Dataset entries
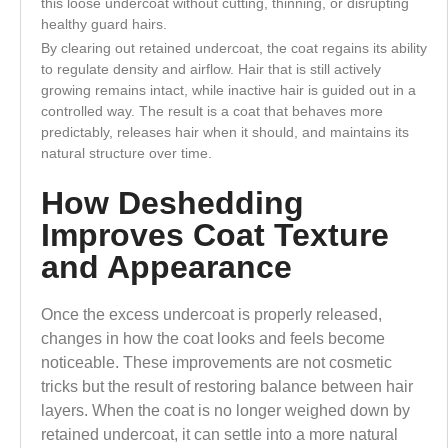
this loose undercoat without cutting, thinning, or disrupting
healthy guard hairs.
By clearing out retained undercoat, the coat regains its ability
to regulate density and airflow. Hair that is still actively
growing remains intact, while inactive hair is guided out in a
controlled way. The result is a coat that behaves more
predictably, releases hair when it should, and maintains its
natural structure over time.
How Deshedding
Improves Coat Texture
and Appearance
Once the excess undercoat is properly released,
changes in how the coat looks and feels become
noticeable. These improvements are not cosmetic
tricks but the result of restoring balance between hair
layers. When the coat is no longer weighed down by
retained undercoat, it can settle into a more natural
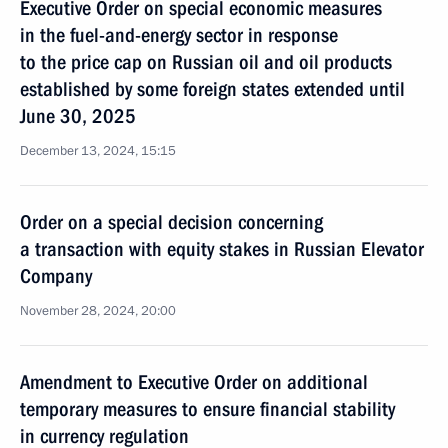
Executive Order on special economic measures
in the fuel-and-energy sector in response
to the price cap on Russian oil and oil products
established by some foreign states extended until
June 30, 2025
December 13, 2024, 15:15
Order on a special decision concerning
a transaction with equity stakes in Russian Elevator
Company
November 28, 2024, 20:00
Amendment to Executive Order on additional
temporary measures to ensure financial stability
in currency regulation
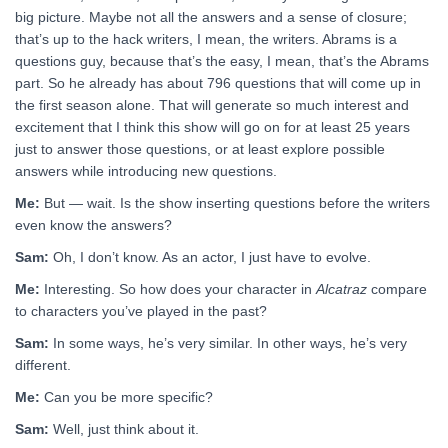
big picture. Maybe not all the answers and a sense of closure;
that’s up to the hack writers, I mean, the writers. Abrams is a
questions guy, because that’s the easy, I mean, that’s the Abrams
part. So he already has about 796 questions that will come up in
the first season alone. That will generate so much interest and
excitement that I think this show will go on for at least 25 years
just to answer those questions, or at least explore possible
answers while introducing new questions.
Me:
But — wait. Is the show inserting questions before the writers
even know the answers?
Sam:
Oh, I don’t know. As an actor, I just have to evolve.
Me:
Interesting. So how does your character in
Alcatraz
compare
to characters you’ve played in the past?
Sam:
In some ways, he’s very similar. In other ways, he’s very
different.
Me:
Can you be more specific?
Sam:
Well, just think about it.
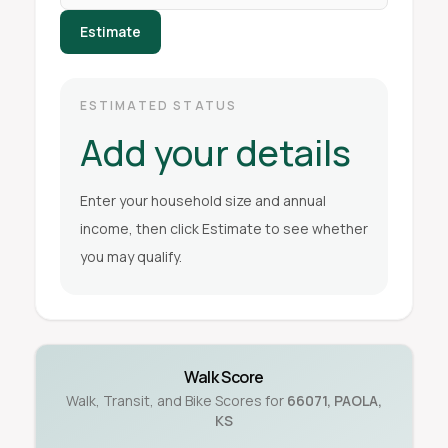
Estimate
ESTIMATED STATUS
Add your details
Enter your household size and annual
income, then click Estimate to see whether
you may qualify.
Walk Score
Walk, Transit, and Bike Scores for
66071
,
PAOLA
,
KS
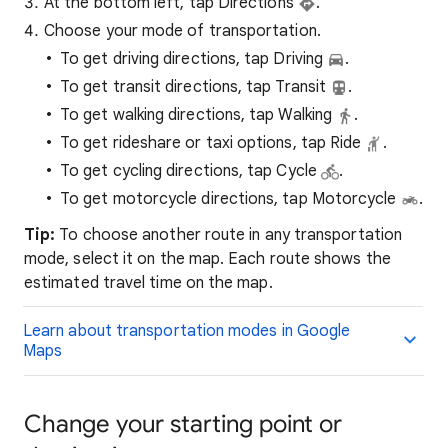
At the bottom left, tap Directions
.
Choose your mode of transportation.
To get driving directions, tap Driving
.
To get transit directions, tap Transit
.
To get walking directions, tap Walking
.
To get rideshare or taxi options, tap Ride
.
To get cycling directions, tap Cycle
.
To get motorcycle directions, tap Motorcycle
.
Tip:
To choose another route in any transportation
mode, select it on the map. Each route shows the
estimated travel time on the map.
Learn about transportation modes in Google
Maps
Change your starting point or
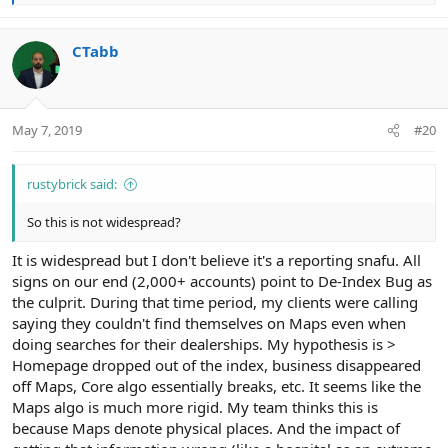
e
a
c
CTabb
t
i
o
n
May 7, 2019
#20
s
:
rustybrick said:
So this is not widespread?
It is widespread but I don't believe it's a reporting snafu. All
signs on our end (2,000+ accounts) point to De-Index Bug as
the culprit. During that time period, my clients were calling
saying they couldn't find themselves on Maps even when
doing searches for their dealerships. My hypothesis is >
Homepage dropped out of the index, business disappeared
off Maps, Core algo essentially breaks, etc. It seems like the
Maps algo is much more rigid. My team thinks this is
because Maps denote physical places. And the impact of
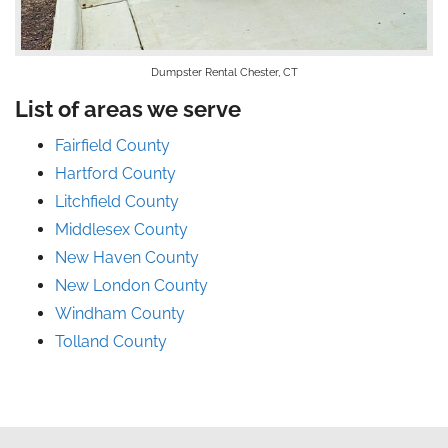
Dumpster Rental Chester, CT
List of areas we serve
Fairfield County
Hartford County
Litchfield County
Middlesex County
New Haven County
New London County
Windham County
Tolland County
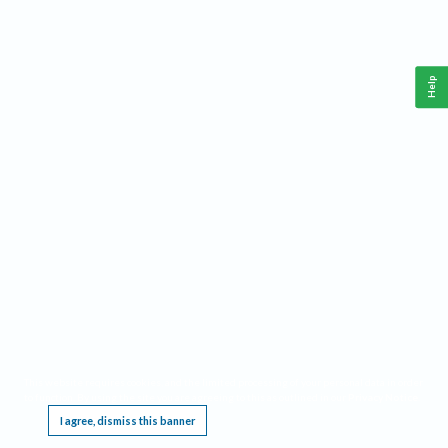
Help
This website requires cookies, and the limited processing of your personal data in order
to function. By using the site you are agreeing to this as outlined in our
Privacy Notice
.
I agree, dismiss this banner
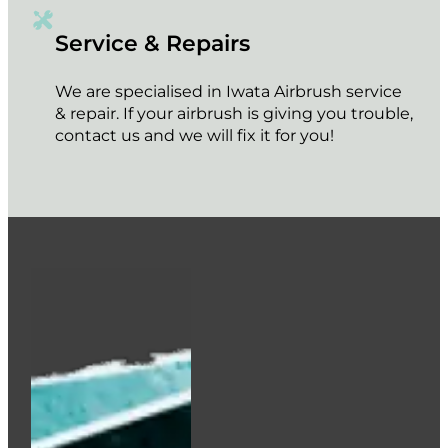
Service & Repairs
We are specialised in Iwata Airbrush service
& repair. If your airbrush is giving you trouble,
contact us and we will fix it for you!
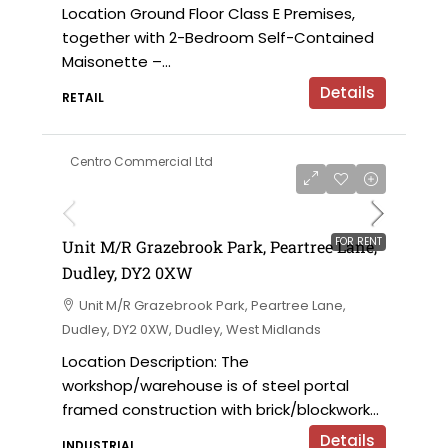
Location Ground Floor Class E Premises,
together with 2-Bedroom Self-Contained
Maisonette –...
Details
RETAIL
Centro Commercial Ltd
on application
FOR RENT
Unit M/R Grazebrook Park, Peartree Lane,
Dudley, DY2 0XW
Unit M/R Grazebrook Park, Peartree Lane,
Dudley, DY2 0XW, Dudley, West Midlands
Location Description: The
workshop/warehouse is of steel portal
framed construction with brick/blockwork...
Details
INDUSTRIAL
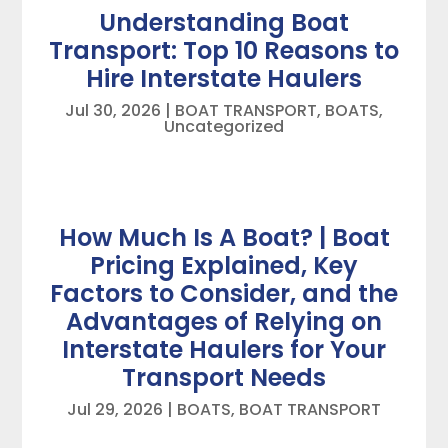
Understanding Boat
Transport: Top 10 Reasons to
Hire Interstate Haulers
Jul 30, 2026
|
BOAT TRANSPORT
,
BOATS
,
Uncategorized
How Much Is A Boat? | Boat
Pricing Explained, Key
Factors to Consider, and the
Advantages of Relying on
Interstate Haulers for Your
Transport Needs
Jul 29, 2026
|
BOATS
,
BOAT TRANSPORT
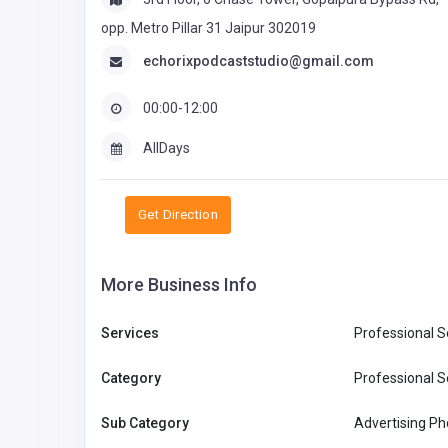
opp. Metro Pillar 31 Jaipur 302019
echorixpodcaststudio@gmail.com
00:00-12:00
AllDays
Get Direction
More Business Info
Services
Professional S
Category
Professional S
Sub Category
Advertising P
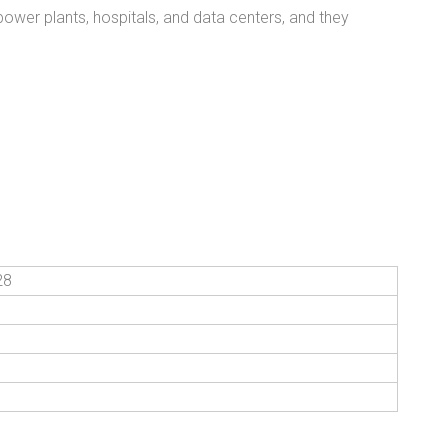
power plants, hospitals, and data centers, and they
28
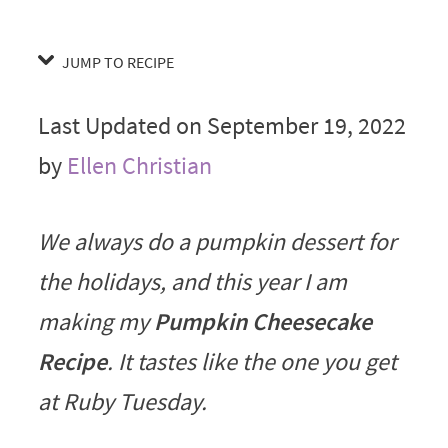
JUMP TO RECIPE
Last Updated on September 19, 2022
by
Ellen Christian
We always do a pumpkin dessert for
the holidays, and this year I am
making my
Pumpkin Cheesecake
Recipe
. It tastes like the one you get
at Ruby Tuesday.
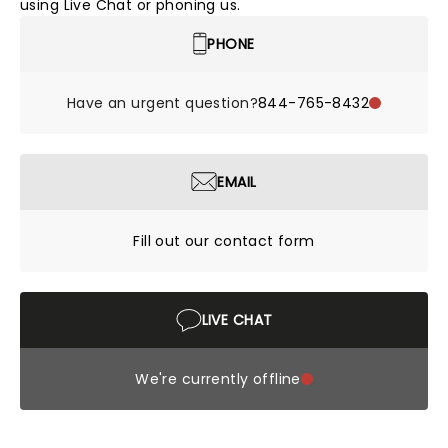
using Live Chat or phoning us.
PHONE
Have an urgent question?
844-765-8432
EMAIL
Fill out our contact form
LIVE CHAT
We're currently offline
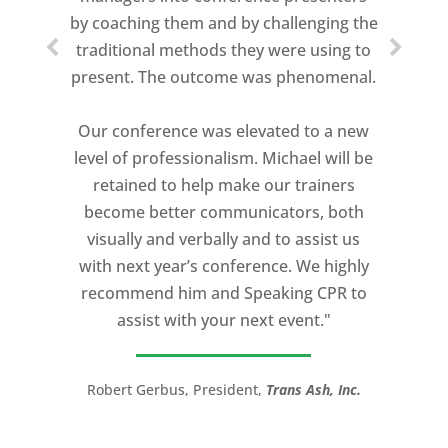
about who trains me.
by coaching them and by challenging the
traditional methods they were using to
Michael Davis exceeded every
present. The outcome was phenomenal.
expectation and was one of the best
coaches I ever worked with. His quiet
Our conference was elevated to a new
professionalism, and unsurpassed
level of professionalism. Michael will be
knowledge of storytelling helped make
retained to help make our trainers
my Ted X Cincinnati talk extremely
become better communicators, both
powerful.
visually and verbally and to assist us
I would recommend Michael, as a story
with next year’s conference. We highly
and speaking coach to anyone with a
recommend him and Speaking CPR to
high stakes talk to give. Michael will help
assist with your next event."
you take your speech from good to
great!”
Robert Gerbus, President,
Trans Ash, Inc.
LTC (Ret.) Scott Mann,
Green Beret,
Storyteller, Trainer, Coach, Author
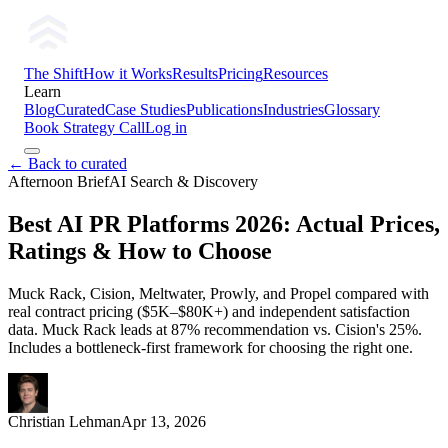
The Shift
How it Works
Results
Pricing
Resources
Learn
Blog
Curated
Case Studies
Publications
Industries
Glossary
Book Strategy Call
Log in
← Back to curated
Afternoon Brief
AI Search & Discovery
Best AI PR Platforms 2026: Actual Prices,
Ratings & How to Choose
Muck Rack, Cision, Meltwater, Prowly, and Propel compared with
real contract pricing ($5K–$80K+) and independent satisfaction
data. Muck Rack leads at 87% recommendation vs. Cision's 25%.
Includes a bottleneck-first framework for choosing the right one.
Christian Lehman
Apr 13, 2026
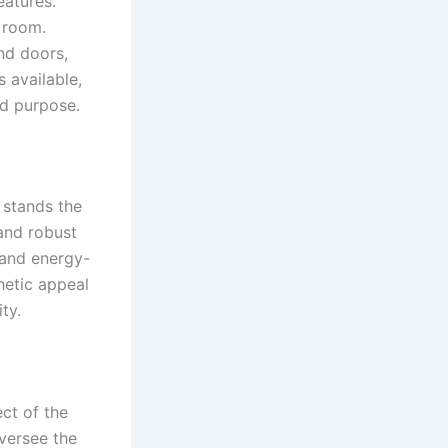
eatures.
e room.
nd doors,
s available,
nd purpose.
 stands the
and robust
and energy-
thetic appeal
ty.
ct of the
versee the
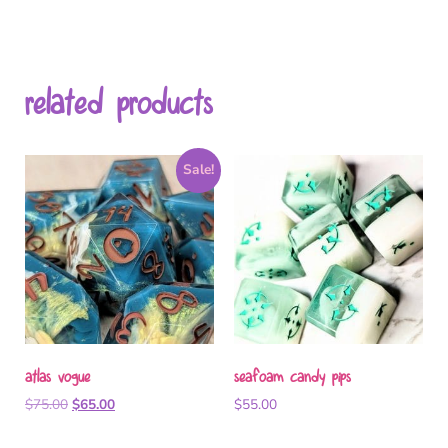
related products
Sale!
atlas vogue
seafoam candy pips
$
75.00
$
65.00
$
55.00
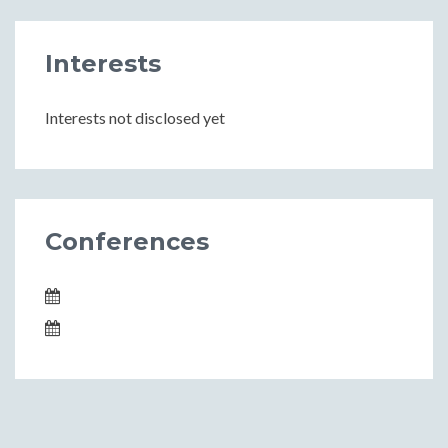
Interests
Interests not disclosed yet
Conferences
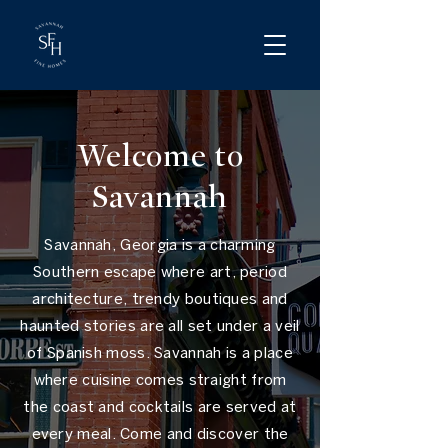
Welcome to
Savannah
Savannah, Georgia is a charming
Southern escape where art, period
architecture, trendy boutiques and
haunted stories are all set under a veil
of Spanish moss. Savannah is a place
where cuisine comes straight from
the coast and cocktails are served at
every meal. Come and discover the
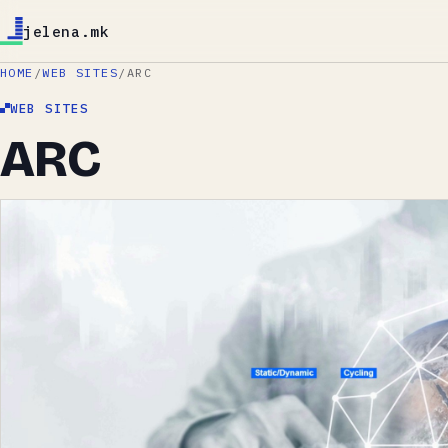
jelena.mk
HOME
/
WEB SITES
/
ARC
WEB SITES
ARC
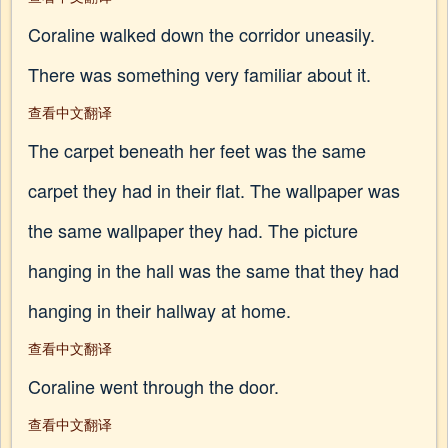
Coraline walked down the corridor uneasily.
There was something very familiar about it.
查看中文翻译
The carpet beneath her feet was the same
carpet they had in their flat. The wallpaper was
the same wallpaper they had. The picture
hanging in the hall was the same that they had
hanging in their hallway at home.
查看中文翻译
Coraline went through the door.
查看中文翻译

## Exercise objective
From the entries, report every line in which the string "products" occurs.

## Solution
to the price cap on Russian oil and oil products
related products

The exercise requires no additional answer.